Mobile QR Code
Title Profile-based Optimization for Deep Learning on Heterogeneous Multi-core CPUs
Authors 차주형(Joo Hyoung Cha) ; 권용인(Yongin Kwon) ; 이제민(Jemin Lee)
DOI https://doi.org/10.5573/ieie.2023.60.7.40
Page pp.40-49
ISSN 2287-5026
Keywords Deep learning; Heterogeneous multi-core; Optimization; big.LITTLE; Embedded
Abstract Recently, there has been a growing demand to apply deep learning in embedded environments. In constrained embedded environments, heterogeneous multicore CPU architectures like Arm's big.LITTLE are widely utilized to efficiently carry out deep learning computations. Although Arm provides Arm Compute Library (ACL) for optimal deep learning operations, it does not fully leverage the potential of hardwares with the big.LITTLE structure. This paper proposes a profile-based search method for automatically determining the optimal execution kernel and schedule for each hardware.
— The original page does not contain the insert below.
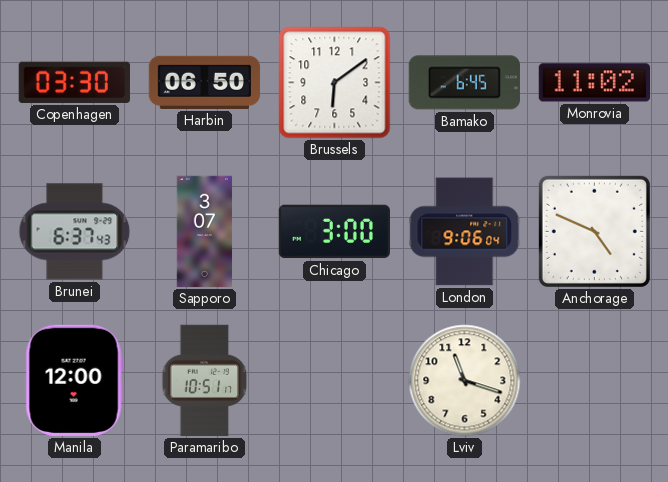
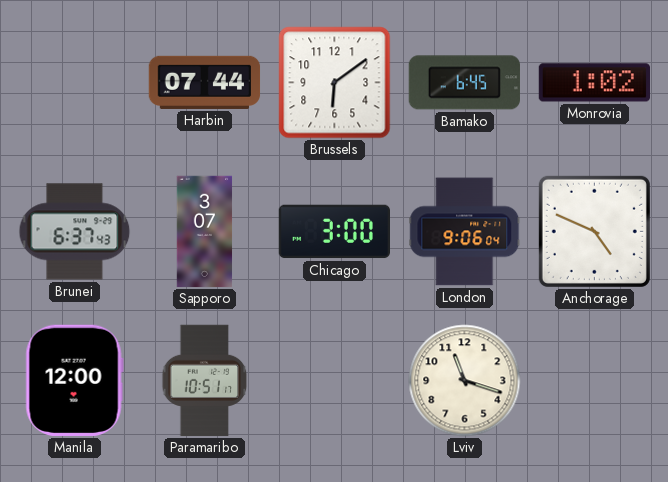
Copenhagen: 03:30 -> none
Harbin: 06:50 -> 07:44
Monrovia: 11:02 -> 1:02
Experiments were conducted on Tinker Edge R, Odroid N+, and Snapdragon 865 HDK boards using AlexNet, VGG16, MobileNetV2, and GoogleNet models. In all cases, the proposed method improved performance up to 266% compared to existing methods. Through the results of this research, we expect to enable cost-effective, low-power, and high-performance execution of deep learning in embedded devices.